━━━━━ DATA FOR THE TASK

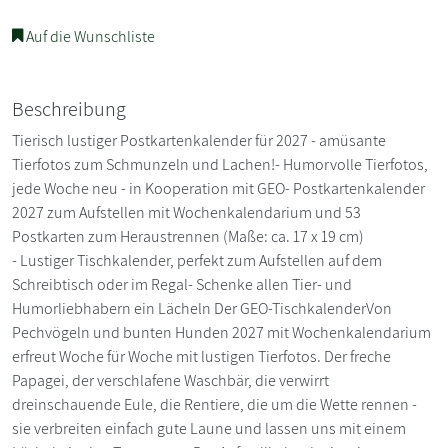
Auf die Wunschliste
Beschreibung
Tierisch lustiger Postkartenkalender für 2027 - amüsante
Tierfotos zum Schmunzeln und Lachen!- Humorvolle Tierfotos,
jede Woche neu - in Kooperation mit GEO- Postkartenkalender
2027 zum Aufstellen mit Wochenkalendarium und 53
Postkarten zum Heraustrennen (Maße: ca. 17 x 19 cm)
- Lustiger Tischkalender, perfekt zum Aufstellen auf dem
Schreibtisch oder im Regal- Schenke allen Tier- und
Humorliebhabern ein Lächeln Der GEO-TischkalenderVon
Pechvögeln und bunten Hunden 2027 mit Wochenkalendarium
erfreut Woche für Woche mit lustigen Tierfotos. Der freche
Papagei, der verschlafene Waschbär, die verwirrt
dreinschauende Eule, die Rentiere, die um die Wette rennen -
sie verbreiten einfach gute Laune und lassen uns mit einem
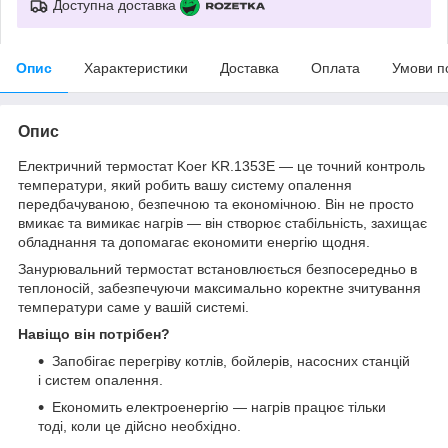
Доступна доставка
Опис
Характеристики
Доставка
Оплата
Умови п
Опис
Електричний термостат Koer KR.1353E — це точний контроль
температури, який робить вашу систему опалення
передбачуваною, безпечною та економічною. Він не просто
вмикає та вимикає нагрів — він створює стабільність, захищає
обладнання та допомагає економити енергію щодня.
Занурювальний термостат встановлюється безпосередньо в
теплоносій, забезпечуючи максимально коректне зчитування
температури саме у вашій системі.
Навіщо він потрібен?
Запобігає перегріву котлів, бойлерів, насосних станцій
і систем опалення.
Економить електроенергію — нагрів працює тільки
тоді, коли це дійсно необхідно.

━━━━━━━━━━

DIRECTIONS
Show the lines above that include "Postkartenkalender".

YOUR SOLUTION
Tierisch lustiger Postkartenkalender für 2027 - amüsante
jede Woche neu - in Kooperation mit GEO- Postkartenkalender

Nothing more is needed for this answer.